I posted my ruleset the other day if you're interested.

https://forums.freebsd.org/threads/61800/


----------



## debguy (Oct 17, 2017)

> In linux in contrast some configurations are strange and although you can solve the problem you can not understand exactly how it works, in FreeBSD everything has a "sense"

I've run linux since the early 90's, infact made my own "linux from scratch" lightweight distribution of GNU/Linux (which actually uses pmake for some things!)

I'm new to BSD but am finding I it's easier to do the mundane things than it is in linux (modules, getting X running, getting networks out to the internet, etc).  Easier and (same result, running 'nix apps and having an X desktop).  However I've never been an android or "linux set top box multimedia" user, so i can't comment there.

I'm very much enjoying freeBSD though.  I got a mac-mini for (my multimedia/iphone needs) and that has a BSD userland and is just great as well (i wouldnt run win10 unless for games or because this or that business app was released for win10 only).  Really these days you can't just have one box - multiple lightwieght boxes makes life allot easier.


----------



## ShelLuser (Oct 18, 2017)

Late comment, but oh well...



-Snake- said:


> On the other hand I love that there is both pkg and ports to install software, it is extremely flexible, gentoo would be the equivalent but I do not like being forced to compile everything but I want and I find it simpler how to configure compilation options in FreeBSD.

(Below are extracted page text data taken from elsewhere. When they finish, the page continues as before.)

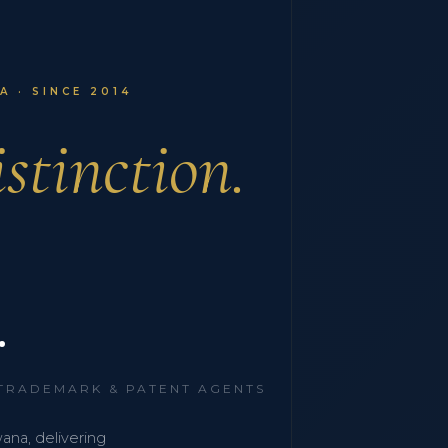
 · SINCE 2014
stinction.
.
 TRADEMARK & PATENT AGENTS
wana, delivering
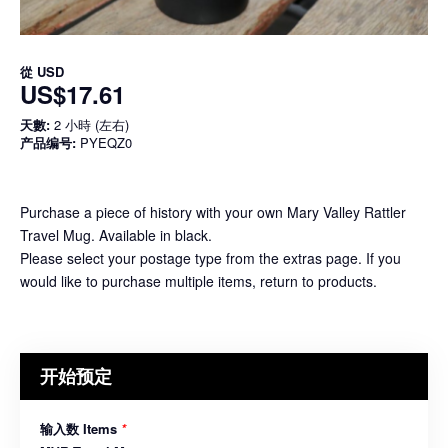
從
USD
US$17.61
天數:
2 小時 (左右)
产品编号:
PYEQZ0
Purchase a piece of history with your own Mary Valley Rattler
Travel Mug. Available in black.
Please select your postage type from the extras page. If you
would like to purchase multiple items, return to products.
开始预定
输入数 Items
*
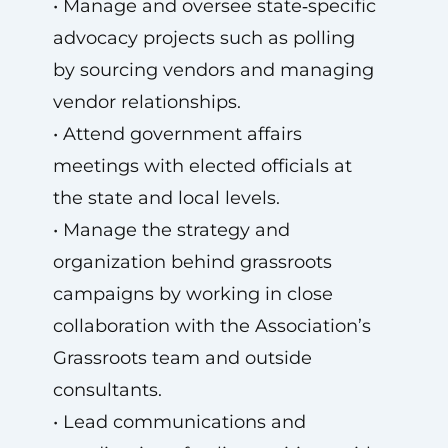
• Manage and oversee state‑specific
advocacy projects such as polling
by sourcing vendors and managing
vendor relationships.
• Attend government affairs
meetings with elected officials at
the state and local levels.
• Manage the strategy and
organization behind grassroots
campaigns by working in close
collaboration with the Association’s
Grassroots team and outside
consultants.
• Lead communications and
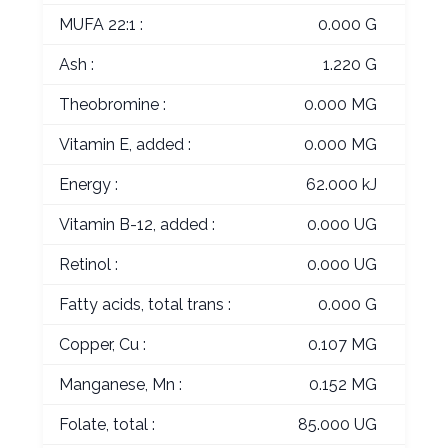
MUFA 22:1 :
0.000 G
Ash :
1.220 G
Theobromine :
0.000 MG
Vitamin E, added :
0.000 MG
Energy :
62.000 kJ
Vitamin B-12, added :
0.000 UG
Retinol :
0.000 UG
Fatty acids, total trans :
0.000 G
Copper, Cu :
0.107 MG
Manganese, Mn :
0.152 MG
Folate, total :
85.000 UG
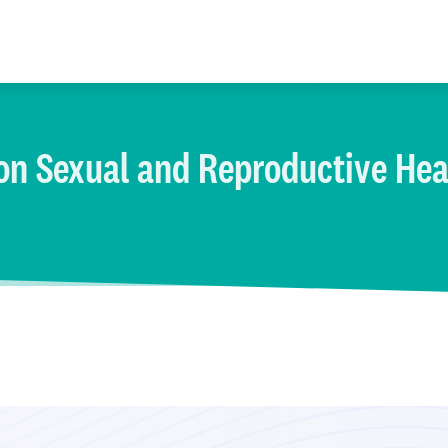
on Sexual and Reproductive Hea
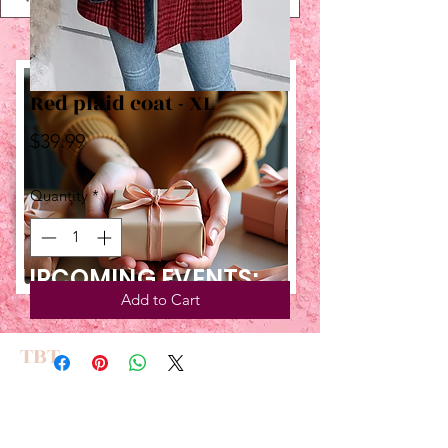
Red plaid coat - XL
Price
$39.99
Quantity
*
UPCOMING EVENTS:
Add to Cart
TBT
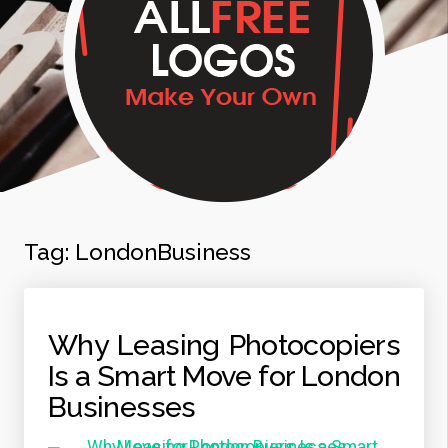
Tag:
LondonBusiness
Why Leasing Photocopiers
Is a Smart Move for London
Businesses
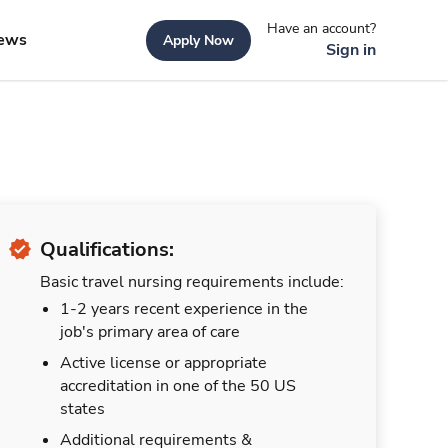
Have an account?
ews
Apply Now
Sign in
Qualifications:
Basic travel nursing requirements include:
1-2 years recent experience in the
job's primary area of care
Active license or appropriate
accreditation in one of the 50 US
states
Additional requirements &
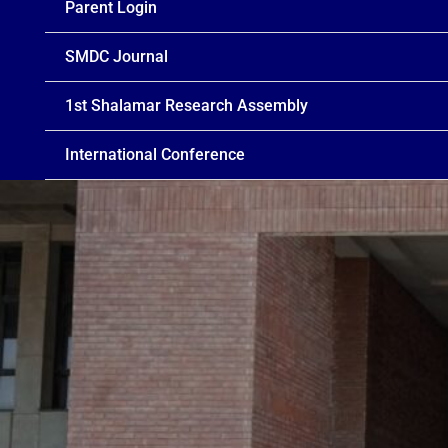
Parent Login
SMDC Journal
1st Shalamar Research Assembly
International Conference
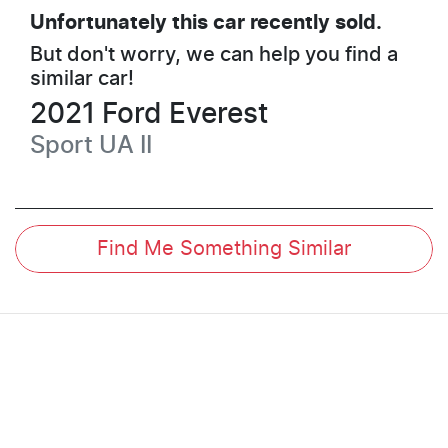
Unfortunately this
car
recently sold.
But don't worry, we can help you find a
similar
car
!
2021
Ford
Everest
Sport
UA II
Find Me Something Similar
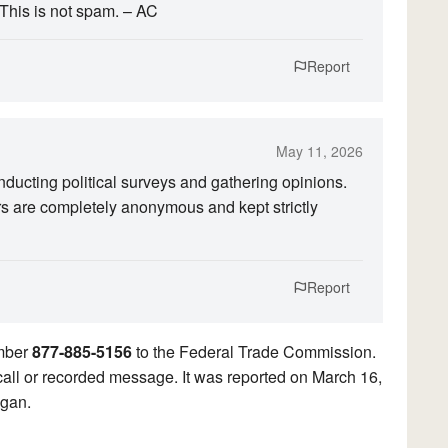
 This is not spam. – AC
Report
May 11, 2026
ucting political surveys and gathering opinions.
rs are completely anonymous and kept strictly
Report
umber
877-885-5156
to the Federal Trade Commission.
ocall or recorded message. It was reported on March 16,
igan.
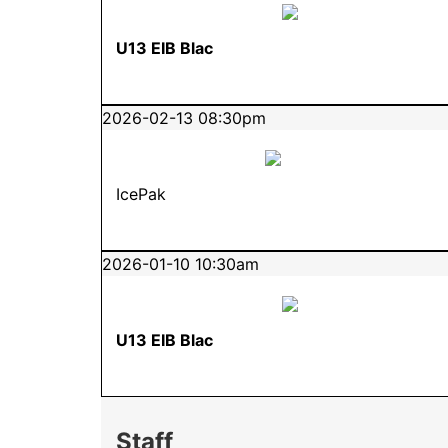
U13 EIB Blac
2026-02-13 08:30pm
IcePak
2026-01-10 10:30am
U13 EIB Blac
Staff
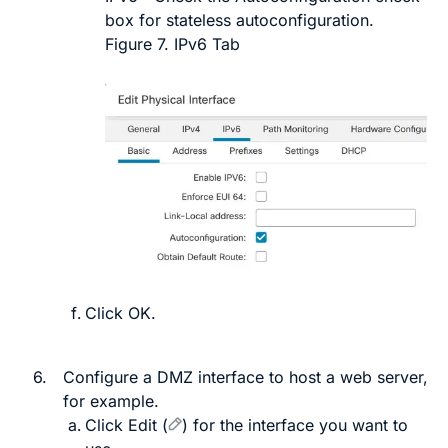
box for stateless autoconfiguration.
Figure 7.
IPv6 Tab
Click
OK
.
6.
Configure a DMZ interface to host a web server,
for example.
Click
Edit
(
)
for the interface you want to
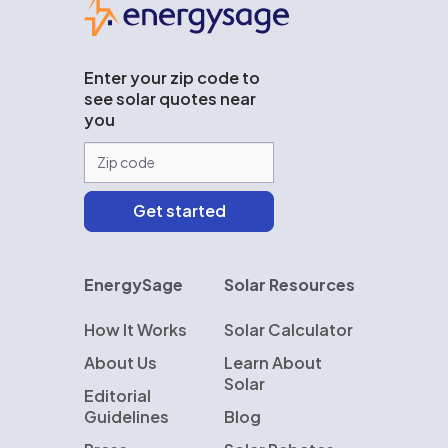
Enter your zip code to
see solar quotes near
you
EnergySage
Solar Resources
How It Works
Solar Calculator
About Us
Learn About
Solar
Editorial
Guidelines
Blog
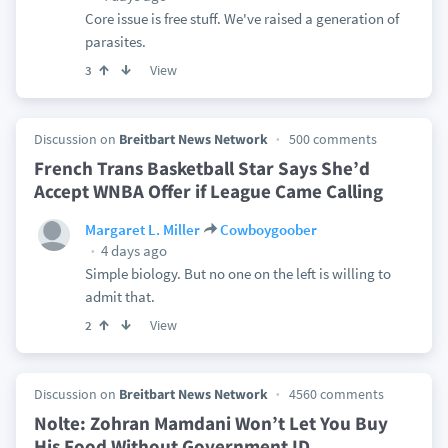
Core issue is free stuff. We've raised a generation of
parasites.
View
3
Discussion on
Breitbart News Network
500 comments
French Trans Basketball Star Says She’d
Accept WNBA Offer if League Came Calling
Margaret L. Miller
Cowboygoober
4 days ago
Simple biology. But no one on the left is willing to
admit that.
View
2
Discussion on
Breitbart News Network
4560 comments
Nolte: Zohran Mamdani Won’t Let You Buy
His Food Without Government ID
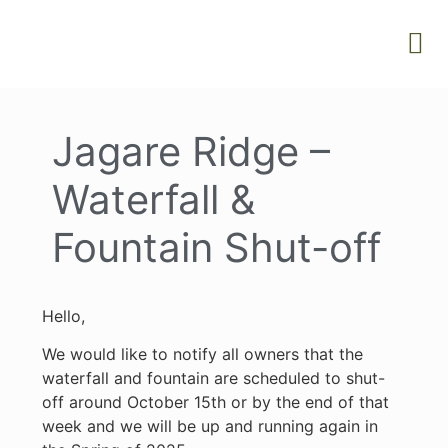
Jagare Ridge –
Waterfall &
Fountain Shut-off
Hello,
We would like to notify all owners that the
waterfall and fountain are scheduled to shut-
off around October 15th or by the end of that
week and we will be up and running again in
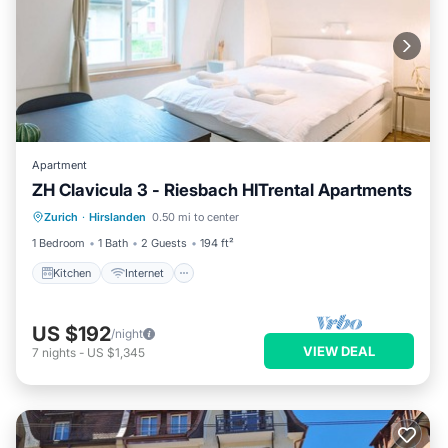
Apartment
ZH Clavicula 3 - Riesbach HITrental Apartments
Kitchen
Internet
Pet Friendly
Zurich
·
Hirslanden
0.50 mi to center
Child Friendly
1 Bedroom
1 Bath
2 Guests
194 ft²
Kitchen
Internet
US $192
/night
VIEW DEAL
7
nights
-
US $1,345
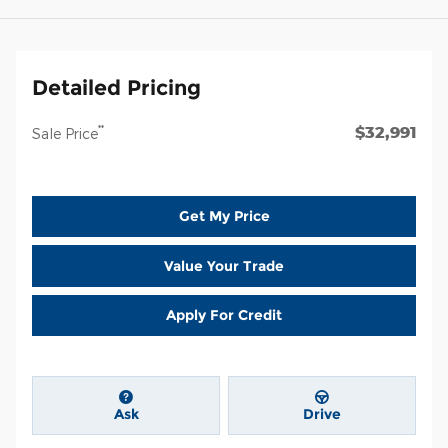
Detailed Pricing
$32,991
**
Sale Price
Get My Price
Value Your Trade
Apply For Credit
Ask
Drive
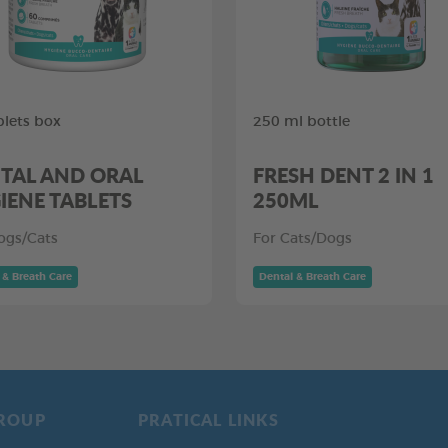
blets box
250 ml bottle
TAL AND ORAL
FRESH DENT 2 IN 1
IENE TABLETS
250ML
ogs/Cats
For Cats/Dogs
 & Breath Care
Dental & Breath Care
ROUP
PRATICAL LINKS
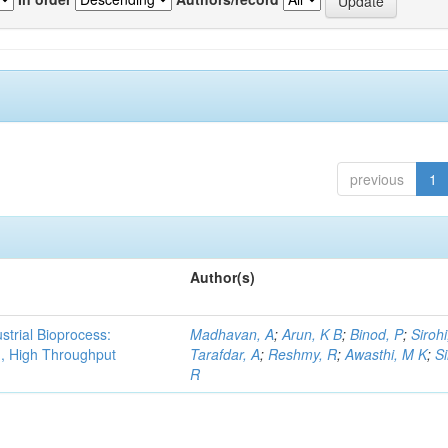
previous
1
Author(s)
strial Bioprocess:
Madhavan, A
;
Arun, K B
;
Binod, P
;
Sirohi
g, High Throughput
Tarafdar, A
;
Reshmy, R
;
Awasthi, M K
;
S
R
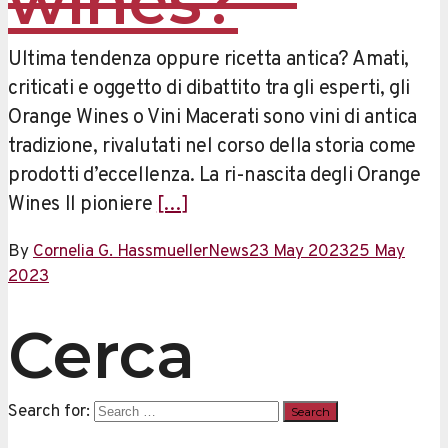
wines?
Ultima tendenza oppure ricetta antica? Amati,
criticati e oggetto di dibattito tra gli esperti, gli
Orange Wines o Vini Macerati sono vini di antica
tradizione, rivalutati nel corso della storia come
prodotti d’eccellenza. La ri-nascita degli Orange
Wines Il pioniere
[…]
By
Cornelia G. Hassmueller
News
23 May 2023
25 May
2023
Cerca
Search for:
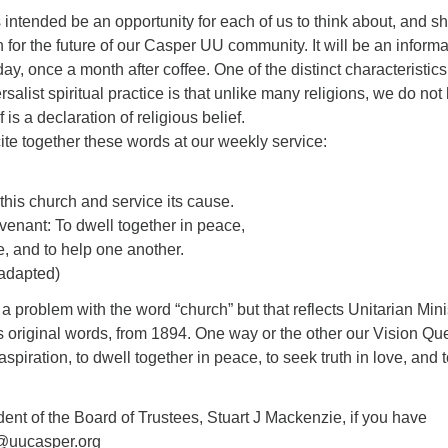
 intended be an opportunity for each of us to think about, and s
n for the future of our Casper UU community. It will be an informa
y, once a month after coffee. One of the distinct characteristics
salist spiritual practice is that unlike many religions, we do not
 is a declaration of religious belief.
te together these words at our weekly service:
f this church and service its cause.
ovenant: To dwell together in peace,
ve, and to help one another.
adapted)
problem with the word “church” but that reflects Unitarian Minis
 original words, from 1894. One way or the other our Vision Qu
spiration, to dwell together in peace, to seek truth in love, and 
ent of the Board of Trustees, Stuart J Mackenzie, if you have
m@uucasper.org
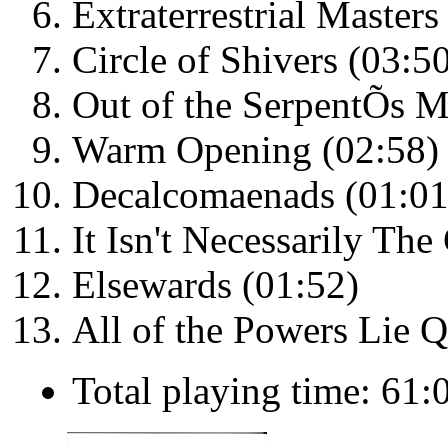
Extraterrestrial Masters
Circle of Shivers (03:5
Out of the SerpentÕs M
Warm Opening (02:58)
Decalcomaenads (01:01
It Isn't Necessarily The
Elsewards (01:52)
All of the Powers Lie Q
Total playing time: 61:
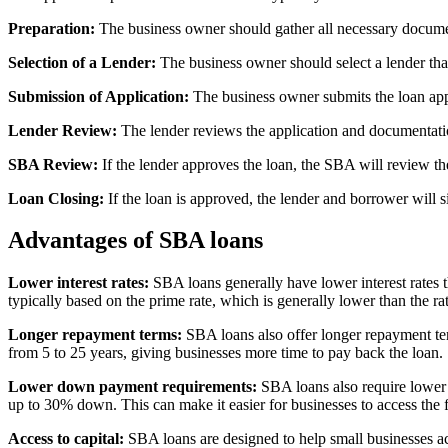
Preparation:
The business owner should gather all necessary document
Selection of a Lender:
The business owner should select a lender tha
Submission of Application:
The business owner submits the loan appl
Lender Review:
The lender reviews the application and documentati
SBA Review:
If the lender approves the loan, the SBA will review th
Loan Closing:
If the loan is approved, the lender and borrower will s
Advantages of SBA loans
Lower interest rates:
SBA loans generally have lower interest rates t
typically based on the prime rate, which is generally lower than the ra
Longer repayment terms:
SBA loans also offer longer repayment ter
from 5 to 25 years, giving businesses more time to pay back the loan.
Lower down payment requirements:
SBA loans also require lower 
up to 30% down. This can make it easier for businesses to access the
Access to capital:
SBA loans are designed to help small businesses acc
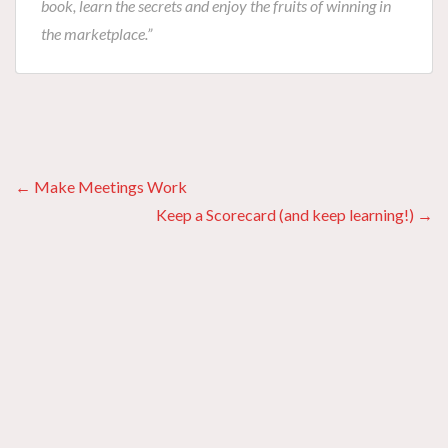
book, learn the secrets and enjoy the fruits of winning in
the marketplace.”
Posts
← Make Meetings Work
Keep a Scorecard (and keep learning!) →
navigation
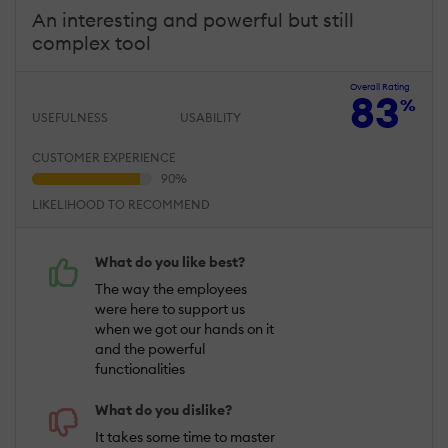
An interesting and powerful but still
complex tool
Overall Rating
83
%
USEFULNESS
USABILITY
CUSTOMER EXPERIENCE
LIKELIHOOD TO RECOMMEND
What do you like best?
The way the employees
were here to support us
when we got our hands on it
and the powerful
functionalities
What do you dislike?
It takes some time to master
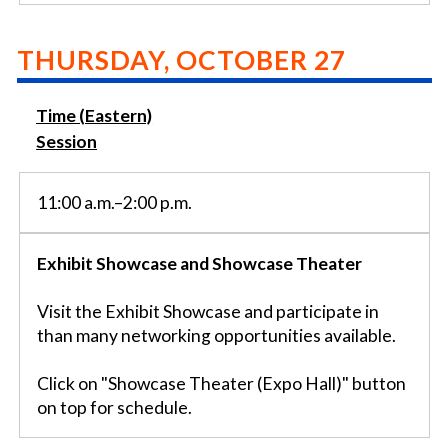
THURSDAY, OCTOBER 27
Time (Eastern)
Session
11:00 a.m.–2:00 p.m.
Exhibit Showcase and Showcase Theater
Visit the Exhibit Showcase and participate in
than many networking opportunities available.
Click on "Showcase Theater (Expo Hall)" button
on top for schedule.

Just to clear something up here, maybe not needed but...  Keep in mind that there really isn't too much difference between them. If you install something using the Ports collection you're effectively compiling the source code in order to create a package, which is then eventually installed using pkg. So it's not really an issue of "Ports or pkg", a better description would be: "ports or binary packages".

And speaking of which: keep in mind that generally speaking you should not mix these two approaches because it can (and often will!) cause problems, especially in the longer run.



-Snake- said:


> I have heard that openbsd is extremely secure and is ideal for firewalls.


Using a certain product doesn't provide extra security, the way you use it does that.

Just mentioning this because way too many people seem to think that if you use "product X" which has a reputation of being secure (not just referring to OpenBSD here mind you) then just using that will be enough to "become safer". Yet that reasoning is seriously flawed.

In other words: security isn't a product or a thing which you can "simply" install, instead it's an ongoing process / methodology to use and follow.


----------



## Sebulon (Oct 18, 2017)

ShelLuser said:


> In other words: security isn't a product or a thing which you can "simply" install, instead it's an ongoing process / methodology to use and follow.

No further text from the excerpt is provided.